(Information provided begins)

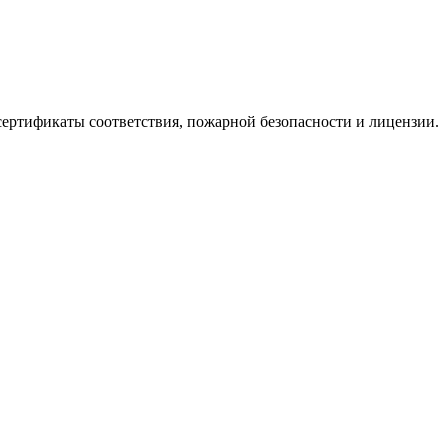
ертификаты соответствия, пожарной безопасности и лицензии.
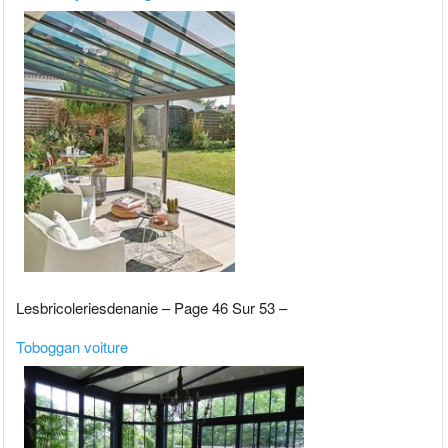
Lesbricoleriesdenanie – Page 46 Sur 53 –
Toboggan voiture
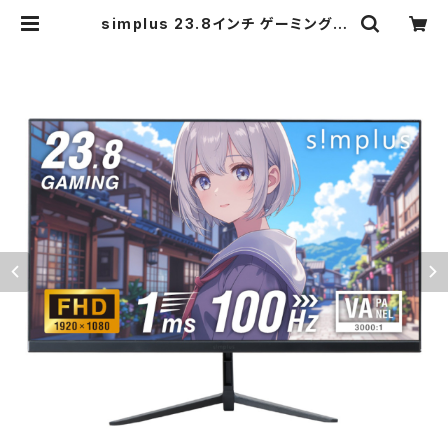
simplus 23.8インチ ゲーミングモ
ニター PCモニター 100Hz 1920×1
080 FHD 1080p 1ms高速応答 薄
型 液晶ディスプレイ ノングレア 非光
沢モニター パソコン VA チルト調整
シンプラス SP-NMT23 | simplus
シンプラス Official Store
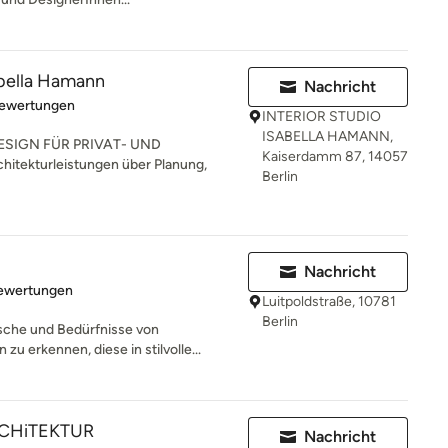
abella Hamann
Nachricht
rtung: 5 von 5 Sternen
Bewertungen
INTERIOR STUDIO
ISABELLA HAMANN,
SIGN FÜR PRIVAT- UND
Kaiserdamm 87, 14057
tekturleistungen über Planung,
Berlin
Nachricht
rtung: 5 von 5 Sternen
Bewertungen
Luitpoldstraße, 10781
Berlin
sche und Bedürfnisse von
u erkennen, diese in stilvolle...
RCHiTEKTUR
Nachricht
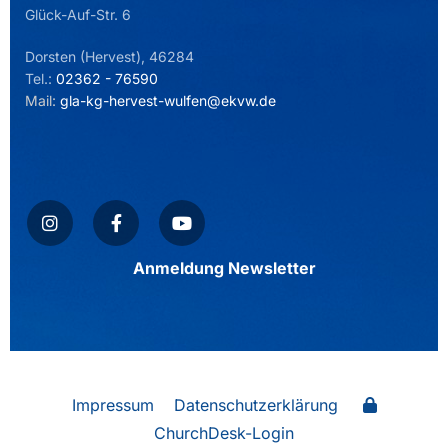
Glück-Auf-Str. 6
Dorsten (Hervest), 46284
Tel.:
02362 - 76590
Mail:
gla-kg-hervest-wulfen@ekvw.de
Anmeldung Newsletter
Impressum
Datenschutzerklärung
ChurchDesk-Login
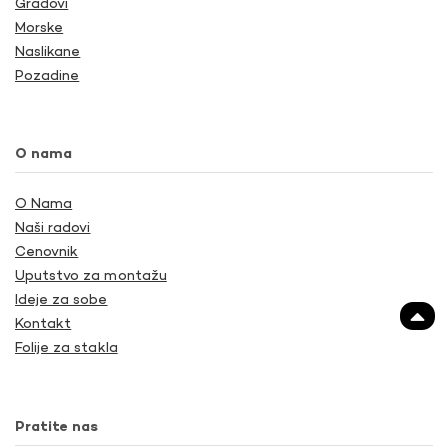
Gradovi
Morske
Naslikane
Pozadine
O nama
O Nama
Naši radovi
Cenovnik
Uputstvo za montažu
Ideje za sobe
Kontakt
Folije za stakla
Pratite nas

(Information provided ends)

**Work instruction**
Restate, exactly as they appear, the line with "Lesbricoleriesdenanie – Page 46 Sur 53 –" and all the lines after it up to the end of the data above; images do not belong in the copy.

**Solution below**
Lesbricoleriesdenanie – Page 46 Sur 53 –
Toboggan voiture
simplus 23.8インチ ゲーミングモ
ニター PCモニター 100Hz 1920×1
080 FHD 1080p 1ms高速応答 薄
型 液晶ディスプレイ ノングレア 非光
沢モニター パソコン VA チルト調整
シンプラス SP-NMT23 | simplus
シンプラス Official Store
abella Hamann
Nachricht
rtung: 5 von 5 Sternen
Bewertungen
INTERIOR STUDIO
ISABELLA HAMANN,
SIGN FÜR PRIVAT- UND
Kaiserdamm 87, 14057
tekturleistungen über Planung,
Berlin
Nachricht
rtung: 5 von 5 Sternen
Bewertungen
Luitpoldstraße, 10781
Berlin
sche und Bedürfnisse von
u erkennen, diese in stilvolle...
RCHiTEKTUR
Nachricht
Glück-Auf-Str. 6
Dorsten (Hervest), 46284
Tel.:
02362 - 76590
Mail:
gla-kg-hervest-wulfen@ekvw.de
Anmeldung Newsletter
Impressum
Datenschutzerklärung
ChurchDesk-Login
Gradovi
Morske
Naslikane
Pozadine
O nama
O Nama
Naši radovi
Cenovnik
Uputstvo za montažu
Ideje za sobe
Kontakt
Folije za stakla
Pratite nas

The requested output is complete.